Introduction to Wind Farm Design
There are many geographical, logistical and environmental factors that need to be considered while setting up a wind farm. The first factor of consideration is the weather and average wind availability and speeds throughout the year. There are different ranges of wind speeds that are applicable for different sizes of turbines.
After a location has been chosen for wind energy project the next step involves designing the facility. The main goal is to optimize energy production with minimum costs of establishment and operation. The wind farm should also be compliant with the local regulations and constraints. Some of the key points of consideration during the designing of the farm are mentioned below.
- The maximum capacity of generation must be pre-decided. This has an impact on the logistics, capital costs and grid connectivity. There are also regulations on power generation from renewable energy sources.
- Distances from key points such as roads, domestic facilities and other private properties.
- Proximity to areas sensitive to noise emissions and shadow flickering. Shadow flickering is an issue unique to wind turbines. It happens when the sun is directly behind the rotor blades and the light is repeatedly cut and interrupted due to the windmill’s operation.
- The minimum distance between each wind turbine as specified by the manufacturer. This is also affected by local wind speeds and wind turbulence in the area.
- Interruption to signal towers and microwave pathways. Windmills which come in the way of cellphone towers and other signaling posts can cause interruptions in transmission and communication.

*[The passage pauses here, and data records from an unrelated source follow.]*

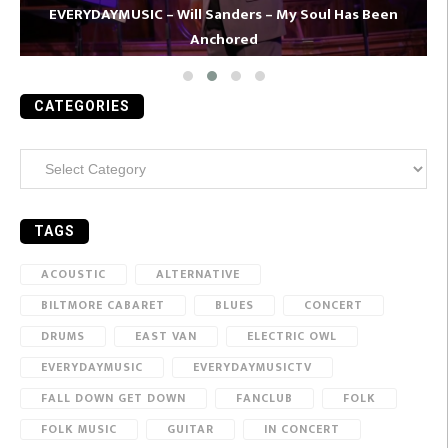
EVERYDAYMUSIC – Will Sanders – My Soul Has Been
Anchored
CATEGORIES
Categories
TAGS
ACOUSTIC
ALTERNATIVE
BILTMORE CABARET
BLUES
CONCERT
DRUMS
EAST VAN
ELECTRIC OWL
EVERYDAYMUSIC
EVERYDAYMUSICTV
FALL DOWN GET DOWN
FANCLUB
FOLK
FOLK MUSIC
GUITAR
IN CONCERT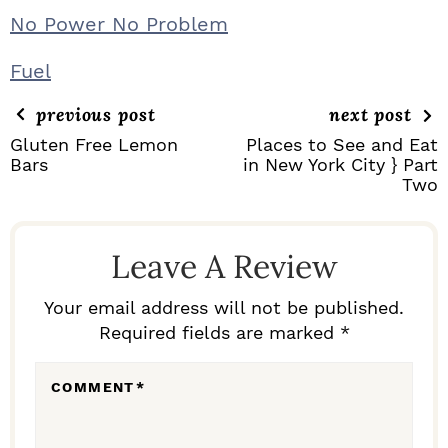
No Power No Problem
Fuel
previous post
next post
Gluten Free Lemon
Places to See and Eat
Bars
in New York City } Part
Two
R
E
Leave A Review
A
D
Your email address will not be published.
Required fields are marked *
E
R
COMMENT
*
I
N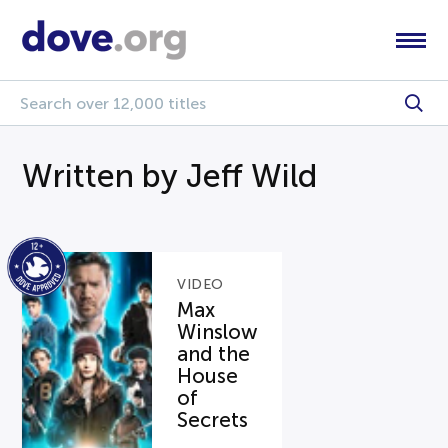
Written by Jeff Wild
VIDEO
Max
Winslow
and the
House
of
Secrets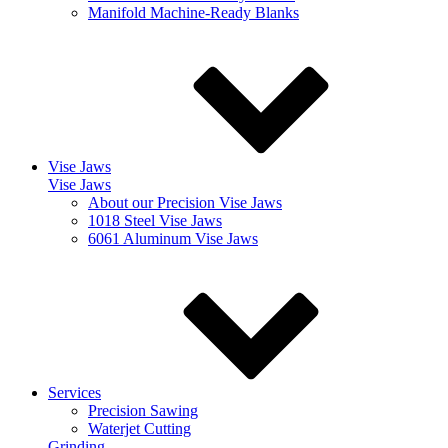
Manifold Machine-Ready Blanks
Vise Jaws
Vise Jaws
About our Precision Vise Jaws
1018 Steel Vise Jaws
6061 Aluminum Vise Jaws
Services
Precision Sawing
Waterjet Cutting
Grinding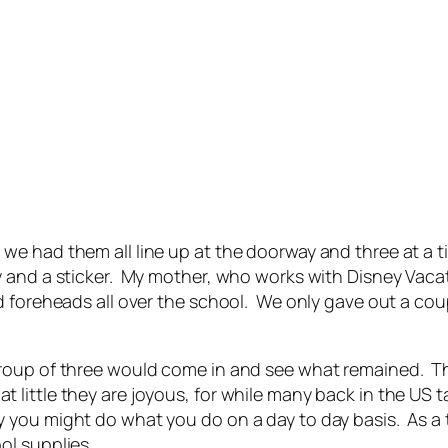
e had them all line up at the doorway and three at a t
 and a sticker. My mother, who works with Disney Vacati
 foreheads all over the school. We only gave out a coupl
roup of three would come in and see what remained. Th
ittle they are joyous, for while many back in the US ta
 you might do what you do on a day to day basis. As a
ol supplies.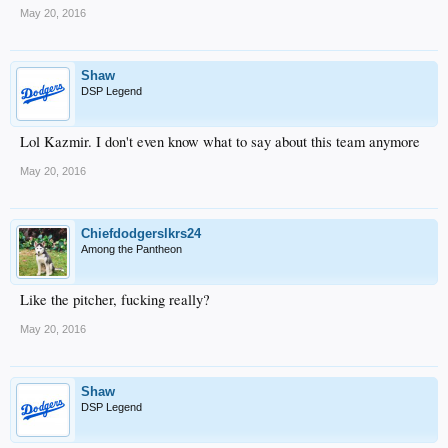
May 20, 2016
Shaw
DSP Legend
Lol Kazmir. I don't even know what to say about this team anymore
May 20, 2016
Chiefdodgerslkrs24
Among the Pantheon
Like the pitcher, fucking really?
May 20, 2016
Shaw
DSP Legend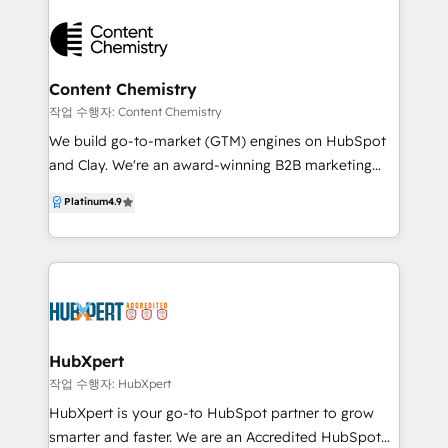
always focused on your long-term success. For
logging field activity, responding to inbound. Real
practical solutions and real impact, get in touch—
automation grounded in your real customer and
Flipside Group is ready to help you grow.
product data. What we deliver: • ERP to HubSpot
integrations (Eclipse, Agility, Dynamics) • AI agents:
Content Chemistry
Quote Agent, Field Rep Voice Memo Agent, Inbound
작업 수행자: Content Chemistry
Response Drafter • HubSpot implementation,
We build go-to-market (GTM) engines on HubSpot
migration, and cleanup • Sales process design, lead
and Clay. We're an award-winning B2B marketing
routing, reporting dashboards • Ongoing operations
agency, leading HubSpot Platinum Solutions Partner
Platinum
4.9
support that keeps it all running Best fit: • Industrial
and Google Partner based in Sydney, Gold Coast
distributors and manufacturers running ERP • PE-
and Adelaide. We're also HubSpot Onboarding
owned operators integrating acquisitions into one
Accredited and winners of HubSpot's Impact Award
HubSpot • Service firms with consultative inbound
for Platform Migration Excellence. We help B2B
(legal, healthcare, eldercare, financial) 100+ projects
companies turn marketing into measurable pipeline
shipped. 50+ five-star reviews.
and revenue — with full-funnel, inbound + outbound
strategies, automation and attribution built inside
HubXpert
HubSpot, Clay and powered by AI. No vanity
작업 수행자: HubXpert
metrics. No disconnected campaigns. Just go-to-
HubXpert is your go-to HubSpot partner to grow
market (GTM) engines that drive growth, prove ROI,
smarter and faster. We are an Accredited HubSpot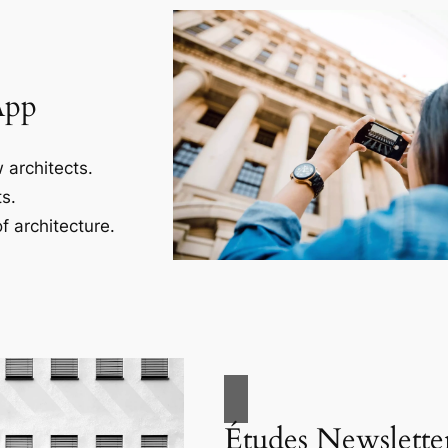
App
 architects.
s.
f architecture.
Études Newslette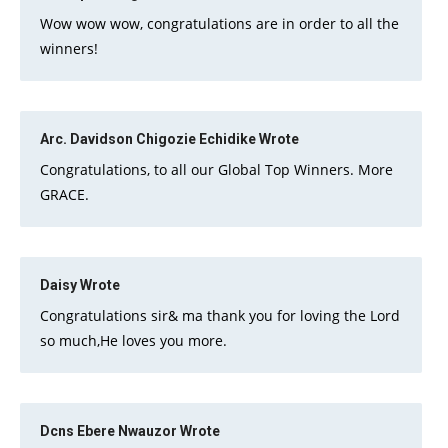
Wow wow wow, congratulations are in order to all the
winners!
Arc. Davidson Chigozie Echidike
Wrote
Congratulations, to all our Global Top Winners. More
GRACE.
Daisy
Wrote
Congratulations sir& ma thank you for loving the Lord
so much,He loves you more.
Dcns Ebere Nwauzor
Wrote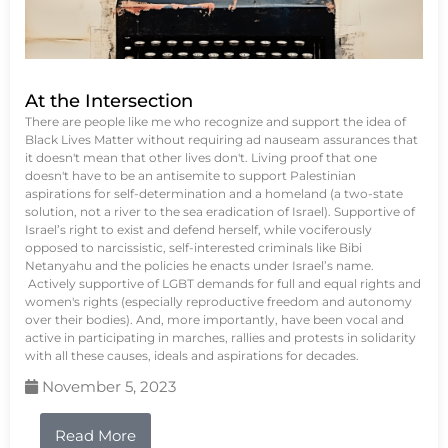
At the Intersection
There are people like me who recognize and support the idea of
Black Lives Matter without requiring ad nauseam assurances that
it doesn't mean that other lives don't. Living proof that one
doesn't have to be an antisemite to support Palestinian
aspirations for self-determination and a homeland (a two-state
solution, not a river to the sea eradication of Israel). Supportive of
Israel’s right to exist and defend herself, while vociferously
opposed to narcissistic, self-interested criminals like Bibi
Netanyahu and the policies he enacts under Israel’s name.
Actively supportive of LGBT demands for full and equal rights and
women's rights (especially reproductive freedom and autonomy
over their bodies). And, more importantly, have been vocal and
active in participating in marches, rallies and protests in solidarity
with all these causes, ideals and aspirations for decades.
November 5, 2023
Read More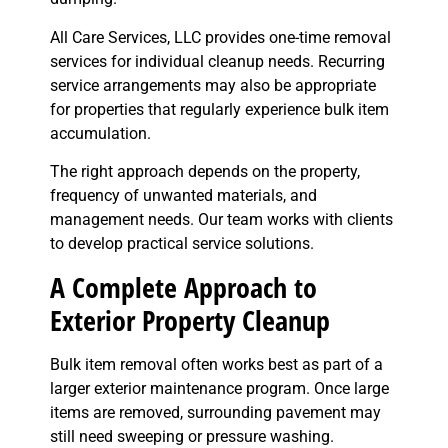
All Care Services, LLC provides one-time removal
services for individual cleanup needs. Recurring
service arrangements may also be appropriate
for properties that regularly experience bulk item
accumulation.
The right approach depends on the property,
frequency of unwanted materials, and
management needs. Our team works with clients
to develop practical service solutions.
A Complete Approach to
Exterior Property Cleanup
Bulk item removal often works best as part of a
larger exterior maintenance program. Once large
items are removed, surrounding pavement may
still need sweeping or pressure washing.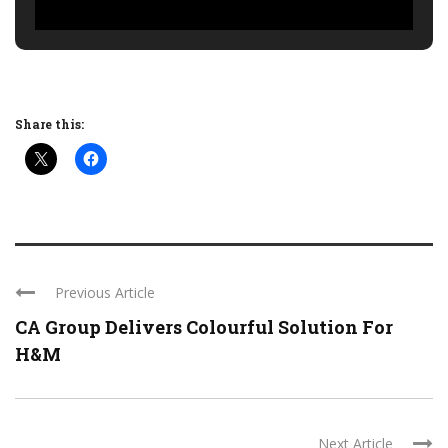
Share this:
Previous Article
CA Group Delivers Colourful Solution For
H&M
Next Article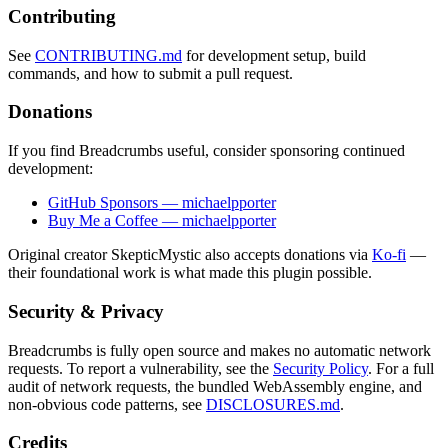
Contributing
See
CONTRIBUTING.md
for development setup, build
commands, and how to submit a pull request.
Donations
If you find Breadcrumbs useful, consider sponsoring continued
development:
GitHub Sponsors — michaelpporter
Buy Me a Coffee — michaelpporter
Original creator SkepticMystic also accepts donations via
Ko-fi
—
their foundational work is what made this plugin possible.
Security & Privacy
Breadcrumbs is fully open source and makes no automatic network
requests. To report a vulnerability, see the
Security Policy
. For a full
audit of network requests, the bundled WebAssembly engine, and
non-obvious code patterns, see
DISCLOSURES.md
.
Credits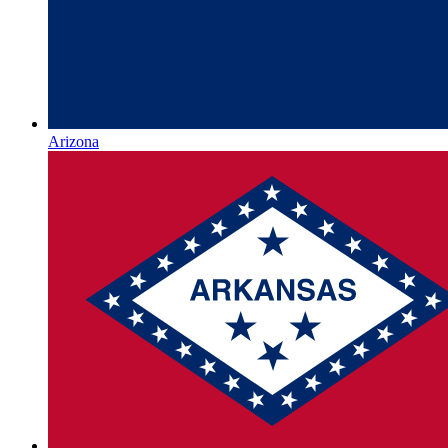
Arizona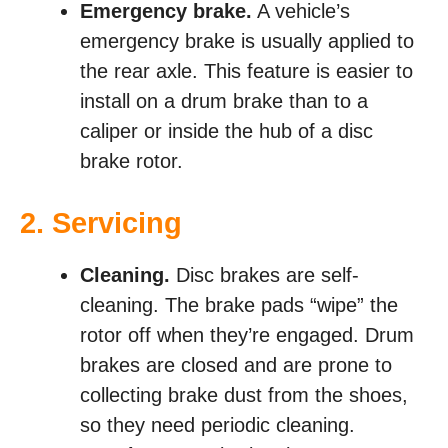
Emergency brake.
A vehicle’s
emergency brake is usually applied to
the rear axle. This feature is easier to
install on a drum brake than to a
caliper or inside the hub of a disc
brake rotor.
2. Servicing
Cleaning.
Disc brakes are self-
cleaning. The brake pads “wipe” the
rotor off when they’re engaged. Drum
brakes are closed and are prone to
collecting brake dust from the shoes,
so they need periodic cleaning.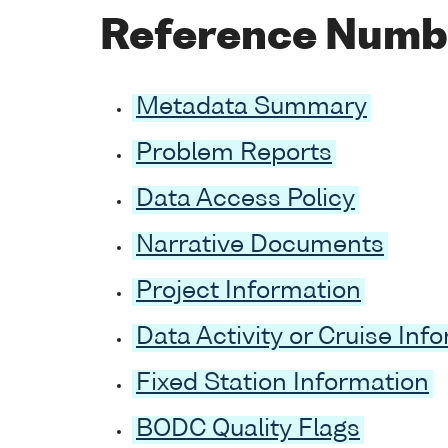
Reference Numb
Metadata Summary
Problem Reports
Data Access Policy
Narrative Documents
Project Information
Data Activity or Cruise Inf
Fixed Station Information
BODC Quality Flags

After the above-mentioned concerns have been satisfied, one can go ahead with the designing of the facilities. The size of the wind farm is decided and a basic outline is produced. A typical capacity of wind farm lies in the range of 12 MW per sq-km of area. The turbine capacities are also a factor as the projected capacities can be met with a variety of different turbines. This decides the area covered and the number of turbines required. The allocated budget and given area are the deciding factors in selecting wind turbines. The specific selection of turbines can be left for the later stages of the designing phase and one can move ahead with a generic turbine capacity with a fixed rotor diameter and tower height.
If the wind availability does not meet the required capacities then this might call for the inclusion of additional anemometry devices after proper wind speed mappings. After the preliminary layout has been created, it is then worked upon to decide upon the exact location of each and every wind turbine. The positioning of wind turbines has certain key factors that need to be considered.
- The first and most important factor is that of optimizing energy generation. The position and orientation of wind turbines must leverage the wind speeds and direction to ensure maximum energy generation with minimum clogging torque.
- Since wind towers are extremely tall structures, they are visible for miles around. Hence visual effect is an important parameter while setting up wind turbines.
- Lastly, noise generation and turbine load capacities are considered before erecting wind towers.